Históricamente, la fisión singlete ha sido difícil de implementar porque la energía recién creada (los excitones) a menudo desaparece o es “robada” por otros procesos antes de que pueda usarse. Al mezclar molibdeno con tetraceno, el equipo creó una “trampa”. El molibdeno actúa como un emisor giratorio, capturando la energía multiplicada y reteniéndola el tiempo suficiente para convertirla en un estado utilizable.
“Necesitábamos un aceptor de energía que capturara selectivamente los excitones tripletes multiplicados después de la fisión”, explica el químico Yoichi Sasaki de la Universidad de Kyushu.
Del laboratorio al mundo real
Si bien los resultados son científicamente innovadores, la transición de un éxito de laboratorio a un producto comercial enfrenta varios obstáculos:
- Estado del material: El experimento actual utiliza una solución líquida. Para un uso práctico, esto debe convertirse en una forma estable y sólida que pueda integrarse en paneles solares duraderos.
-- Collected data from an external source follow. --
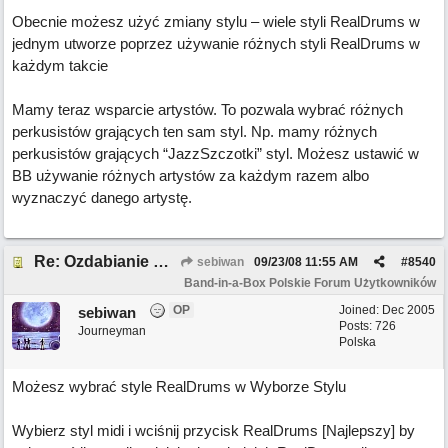
Obecnie możesz użyć zmiany stylu – wiele styli RealDrums w
jednym utworze poprzez używanie różnych styli RealDrums w
każdym takcie
Mamy teraz wsparcie artystów. To pozwala wybrać różnych
perkusistów grających ten sam styl. Np. mamy różnych
perkusistów grających “JazzSzczotki” styl. Możesz ustawić w
BB używanie różnych artystów za każdym razem albo
wyznaczyć danego artystę.
Re: Ozdabianie RealDrums
sebiwan
09/23/08
11:55 AM
#
8540
Band-in-a-Box Polskie Forum Użytkowników
OP
Joined:
Dec 2005
sebiwan
Posts: 726
Journeyman
Polska
Możesz wybrać style RealDrums w Wyborze Stylu
Wybierz styl midi i wciśnij przycisk RealDrums [Najlepszy] by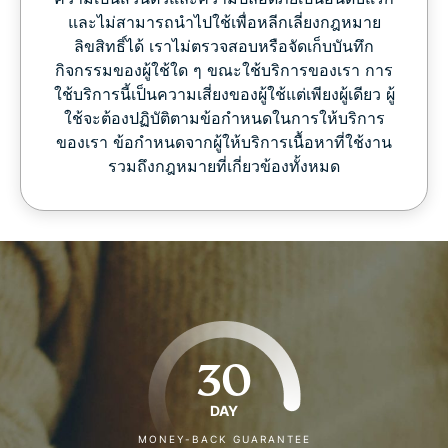
และไม่สามารถนำไปใช้เพื่อหลีกเลี่ยงกฎหมาย
ลิขสิทธิ์ได้ เราไม่ตรวจสอบหรือจัดเก็บบันทึก
กิจกรรมของผู้ใช้ใด ๆ ขณะใช้บริการของเรา การ
ใช้บริการนี้เป็นความเสี่ยงของผู้ใช้แต่เพียงผู้เดียว ผู้
ใช้จะต้องปฏิบัติตามข้อกำหนดในการให้บริการ
ของเรา ข้อกำหนดจากผู้ให้บริการเนื้อหาที่ใช้งาน
รวมถึงกฎหมายที่เกี่ยวข้องทั้งหมด
30
DAY
MONEY-BACK GUARANTEE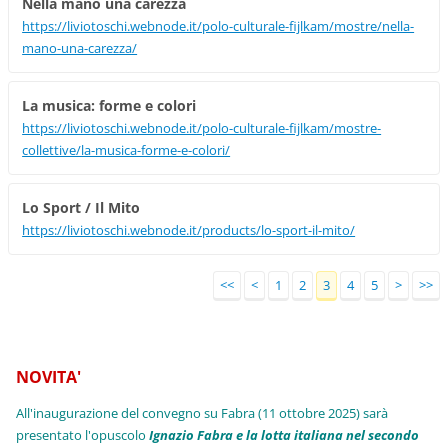
Nella mano una carezza
https://liviotoschi.webnode.it/polo-culturale-fijlkam/mostre/nella-
mano-una-carezza/
La musica: forme e colori
https://liviotoschi.webnode.it/polo-culturale-fijlkam/mostre-
collettive/la-musica-forme-e-colori/
Lo Sport / Il Mito
https://liviotoschi.webnode.it/products/lo-sport-il-mito/
<<
<
1
2
3
4
5
>
>>
NOVITA'
All'inaugurazione del convegno su Fabra (11 ottobre 2025) sarà
presentato l'opuscolo
Ignazio Fabra e la lotta italiana nel secondo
- Retención de energía: Los investigadores aún deben perfeccionar el “proceso de desintegración”, asegurando que los complejos de molibdeno retengan la energía el tiempo suficiente para poder aprovecharla de manera efectiva para generar electricidad.
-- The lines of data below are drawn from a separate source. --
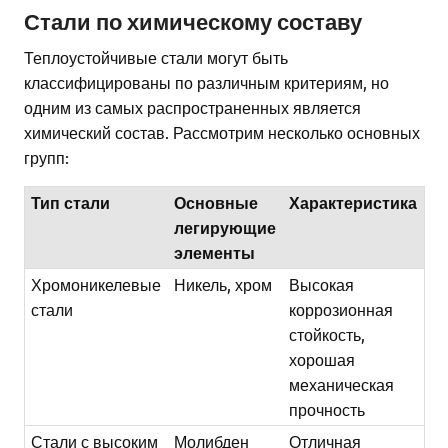
Стали по химическому составу
Теплоустойчивые стали могут быть
классифицированы по различным критериям, но
одним из самых распространенных является
химический состав. Рассмотрим несколько основных
групп:
Тип стали
Основные
Характеристика
легирующие
элементы
Хромоникелевые
Никель, хром
Высокая
стали
коррозионная
стойкость,
хорошая
механическая
прочность
Стали с высоким
Молибден
Отличная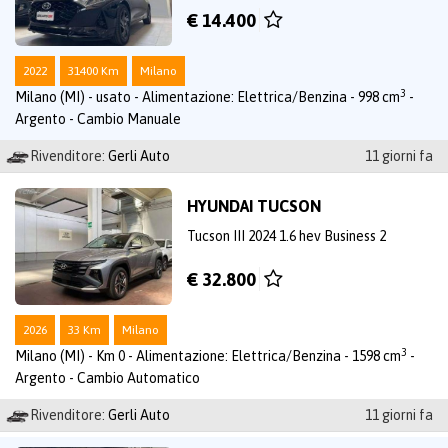
€ 14.400
2022
31400 Km
Milano
3
Milano (MI) - usato - Alimentazione: Elettrica/Benzina - 998 cm
-
Argento - Cambio Manuale
Rivenditore:
Gerli Auto
11 giorni fa
HYUNDAI TUCSON
Tucson III 2024 1.6 hev Business 2
€ 32.800
2026
33 Km
Milano
3
Milano (MI) - Km 0 - Alimentazione: Elettrica/Benzina - 1598 cm
-
Argento - Cambio Automatico
Rivenditore:
Gerli Auto
11 giorni fa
- Escalabilidad: Pasar de entornos de laboratorio controlados a módulos solares producidos en masa sigue siendo un desafío de ingeniería importante.
Por qué esto es importante para el futuro
La capacidad de superar los límites de eficiencia actuales podría transformar fundamentalmente el panorama de las energías renovables. Si los paneles solares pueden producir más electricidad a partir de la misma cantidad de luz solar, el costo de la energía solar baja y la huella requerida para granjas solares masivas disminuye.
Mientras el mundo busca reducir la dependencia de los combustibles fósiles para combatir el cambio climático, las tecnologías que amplifican el poder de cada fotón se convierten en herramientas esenciales en la transición hacia una red energética sostenible.
Conclusión
Al utilizar con éxito la fisión singlete para generar más portadores de energía que fotones entrantes, los investigadores han proporcionado un modelo viable para superar los límites teóricos de las células solares modernas. Si bien la aplicación comercial sigue siendo un objetivo futuro, esta prueba de concepto marca un paso importante hacia una tecnología solar de próxima generación altamente eficiente.